Decidida a não ser apenas uma figura destacada na tela, Angelina Jolie está em seu terceiro longa-metragem e já trabalha no quarto título de sua carreira de diretora. O terceiro filme ora em cartaz, À beira-mar, na sua proposta mais visível, difere dos anteriores, nos quais a realizadora demonstrou domínio do ofício. O primeiro, Na terra de amor e ódio, reconstituía um episódio desenrolado durante a guerra na Bósnia. O segundo, O invencível, focalizava os sofrimentos e a resistência de um atleta olímpico feito prisioneiro pelos japoneses durante a Segunda Guerra Mundial. O novo trabalho altera o tom e busca referências em obras realizadas nas décadas de 1950 e 1960. O filme, de certa forma, não deixa de ser um ato de ousadia. Abandonando referências atuais, a realizadora, nesse seu estudo sobre uma tentativa de sobrevivência a partir da procura de isolamento, foi buscar pontos de apoio em obras da cinematografia italiana realizadas numa época em que não foram poucos os cineastas que se aproximaram do tédio e da incomunicabilidade para realizar obras definitivas sobre o espaço que separa seres humanos e obstáculos colocados em sua trajetória. O novo filme de Jolie é, além de ousado, ambicioso. Mas não chega a alcançar o nível que ambiciona, pois, em seu desenrolar e, principalmente, na solução que revela, mostra limitações que reduzem seu significado diante da estatura das obras das quais tenta se aproximar.

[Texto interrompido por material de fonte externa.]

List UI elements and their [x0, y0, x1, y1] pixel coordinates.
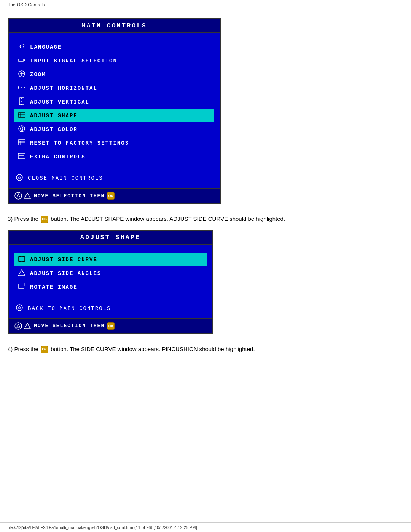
- step3-paragraph: 3) Press the OK button. The ADJUST SHAPE…: [8, 215, 403, 224]
- side-curve-label: ADJUST SIDE CURVE: [30, 257, 97, 263]
- footer-ok-badge2: OK: [107, 322, 115, 330]
- step3-post: button. The ADJUST SHAPE window appears.…: [51, 216, 285, 222]
- adjust-shape-title: ADJUST SHAPE: [9, 231, 212, 245]
- footer-nav-icons: [14, 192, 32, 200]
- main-controls-footer: MOVE SELECTION THEN OK: [9, 188, 220, 203]
- reset-icon: [16, 138, 27, 148]
- page-header: The OSD Controls: [0, 0, 411, 10]
- menu-item-adjust-shape[interactable]: ADJUST SHAPE: [14, 109, 214, 122]
- svg-marker-37: [17, 324, 20, 327]
- header-title: The OSD Controls: [8, 2, 45, 8]
- close-row[interactable]: CLOSE MAIN CONTROLS: [9, 170, 220, 186]
- rotate-icon: [16, 282, 27, 292]
- svg-marker-30: [17, 194, 20, 197]
- extra-label: EXTRA CONTROLS: [30, 154, 86, 160]
- close-icon: [14, 173, 25, 183]
- footer-nav-icons2: [14, 322, 32, 330]
- menu-item-reset[interactable]: RESET TO FACTORY SETTINGS: [14, 137, 214, 150]
- step3-pre: 3) Press the: [8, 216, 38, 222]
- lang-icon: 3̈ ?: [16, 42, 27, 52]
- main-controls-screen: MAIN CONTROLS 3̈ ? LANGUAGE: [8, 18, 221, 204]
- svg-rect-20: [18, 140, 25, 145]
- side-angles-label: ADJUST SIDE ANGLES: [30, 270, 101, 276]
- footer-path: file:///D|/rita/LF2/LF2/LFa1/multi_manua…: [8, 525, 197, 530]
- svg-marker-31: [24, 193, 30, 198]
- lang-label: LANGUAGE: [30, 44, 62, 50]
- zoom-label: ZOOM: [30, 72, 46, 78]
- svg-rect-33: [19, 284, 24, 289]
- back-label: BACK TO MAIN CONTROLS: [28, 305, 111, 312]
- color-icon: [16, 125, 27, 134]
- back-row[interactable]: BACK TO MAIN CONTROLS: [9, 300, 212, 316]
- horiz-icon: [16, 83, 27, 93]
- svg-marker-13: [21, 98, 22, 99]
- footer-ok-badge: OK: [107, 192, 115, 200]
- svg-text:?: ?: [22, 43, 25, 50]
- svg-marker-28: [18, 176, 21, 179]
- shape-icon: [16, 111, 27, 121]
- back-icon: [14, 304, 25, 313]
- adjust-shape-screen: ADJUST SHAPE ADJUST SIDE CURVE: [8, 230, 213, 334]
- vert-icon: [16, 97, 27, 107]
- svg-point-18: [19, 126, 25, 132]
- page-footer: file:///D|/rita/LF2/LF2/LFa1/multi_manua…: [0, 522, 411, 532]
- horiz-label: ADJUST HORIZONTAL: [30, 85, 97, 91]
- footer-text2: MOVE SELECTION THEN: [34, 323, 105, 329]
- menu-item-side-curve[interactable]: ADJUST SIDE CURVE: [14, 253, 207, 266]
- menu-item-zoom[interactable]: ZOOM: [14, 68, 214, 81]
- menu-item-extra[interactable]: EXTRA CONTROLS: [14, 150, 214, 163]
- extra-icon: [16, 152, 27, 162]
- main-controls-title: MAIN CONTROLS: [9, 19, 220, 33]
- rotate-label: ROTATE IMAGE: [30, 284, 78, 290]
- menu-item-input[interactable]: INPUT SIGNAL SELECTION: [14, 54, 214, 67]
- input-label: INPUT SIGNAL SELECTION: [30, 58, 117, 64]
- side-angles-icon: [16, 268, 27, 278]
- reset-label: RESET TO FACTORY SETTINGS: [30, 140, 129, 146]
- zoom-icon: [16, 70, 27, 80]
- svg-rect-15: [18, 113, 25, 117]
- menu-item-rotate[interactable]: ROTATE IMAGE: [14, 281, 207, 294]
- svg-marker-10: [24, 87, 25, 88]
- vert-label: ADJUST VERTICAL: [30, 99, 89, 105]
- step4-pre: 4) Press the: [8, 346, 38, 352]
- svg-rect-24: [18, 153, 25, 159]
- step4-post: button. The SIDE CURVE window appears. P…: [51, 346, 255, 352]
- svg-marker-35: [18, 306, 21, 309]
- svg-point-19: [21, 127, 23, 131]
- menu-item-adjust-color[interactable]: ADJUST COLOR: [14, 123, 214, 136]
- svg-rect-2: [18, 59, 24, 61]
- footer-text: MOVE SELECTION THEN: [34, 193, 105, 199]
- step4-ok-button: OK: [41, 346, 48, 353]
- svg-marker-32: [18, 270, 25, 276]
- menu-item-adjust-vert[interactable]: ADJUST VERTICAL: [14, 96, 214, 109]
- color-label: ADJUST COLOR: [30, 126, 78, 133]
- side-curve-icon: [16, 255, 27, 265]
- menu-item-language[interactable]: 3̈ ? LANGUAGE: [14, 41, 214, 54]
- step3-ok-button: OK: [41, 216, 48, 223]
- close-label: CLOSE MAIN CONTROLS: [28, 175, 103, 181]
- svg-marker-38: [24, 323, 30, 329]
- menu-item-adjust-horiz[interactable]: ADJUST HORIZONTAL: [14, 82, 214, 95]
- menu-item-side-angles[interactable]: ADJUST SIDE ANGLES: [14, 267, 207, 280]
- shape-label: ADJUST SHAPE: [30, 113, 78, 119]
- svg-marker-14: [21, 104, 22, 105]
- svg-marker-9: [18, 87, 19, 88]
- adjust-shape-footer: MOVE SELECTION THEN OK: [9, 318, 212, 333]
- step4-paragraph: 4) Press the OK button. The SIDE CURVE w…: [8, 345, 403, 354]
- input-icon: [16, 56, 27, 66]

Na primeira cena de À beira-mar, o casal na estrada é uma referência direta à obra-prima que Roberto Rossellini realizou em 1953, Viagem na Itália. O filme em questão não é apenas um dos maiores daquele cineasta: é um dos maiores de todo o cinema. Nele, o que o realizador pretendeu foi chegar a um nível de reconstituição do real que afastasse qualquer sinal de que algo está sendo encenado. Mesmo trabalhando com intérpretes famosos - Ingrid Bergman e George Sanders -, o diretor procurou impedir que qualquer traço do que se chama de intepretação aparecesse na tela. Na época, tal proposta causou estranheza, e o filme, hoje cultuado, foi recebido com restrições, por uma crítica que parece não ter prestado a devida atenção aos filmes que haviam inaugurado o neorrealismo realizados antes. Jolie também trabalha com intérpretes muito conhecidos, ela própria e o seu marido, Brad Pitt, mas o resultado não é o mesmo, pois a busca da realidade é prejudicada por imagens de amplas dimensões e pela busca da beleza plástica, ambas destinadas a realçar o cenário no qual a trama se desenrola. São inegáveis, também, outras referências. As cenas em que a protagonista pensa em suicídio - e depois retorna como se fosse um fantasma ao hotel - quase reconstituem alguns planos de A aventura, o filme no qual Michelangelo Antonioni deu início, em 1959, à sua trilogia sobre a incomunicabilidade. O segundo filme do tríptico, A noite, é outro cujo perfil pode ser percebido em À beira-mar.
Essas citações terminam por revelar que falta à realizadora aquela percepção que fez das obras lembradas momentos que, por vários motivos, honraram o cinema. Quando o casal chega ao hotel, a protagonista troca olhares com uma criança, o que coloca em cena o tema central. E a prática do voyeurismo possibilitada por imperfeição no isolamento entre dois apartamentos é uma clara volta ao passado, um regresso através de dados reais, algo que Antonioni havia utilizado no já citado A aventura. Mas a solução final faz com que todo o drama, ao contrário do que acontecia nos títulos que servem de modelo, tenha uma origem que exclui os antivalores que regem o mundo no qual vivem os protagonistas. Trata-se, apenas, de uma questão pessoal, que certamente nunca deverá estar ausente de uma narrativa, mas que não pode ser isolada de um cenário mais amplo. Mas o filme tem méritos. Voltar à obra dos mestres sempre é salutar, e, mesmo não inovando, a diretora mostra segurança e atenção para pequenos detalhes, como os óculos cuja posição é sempre corrigida pelo marido e por saber dividir a ação em três tempos: o passado pela contemplação do amor do outro casal, o presente no drama dos protagonistas e o futuro na figura do dono do restaurante.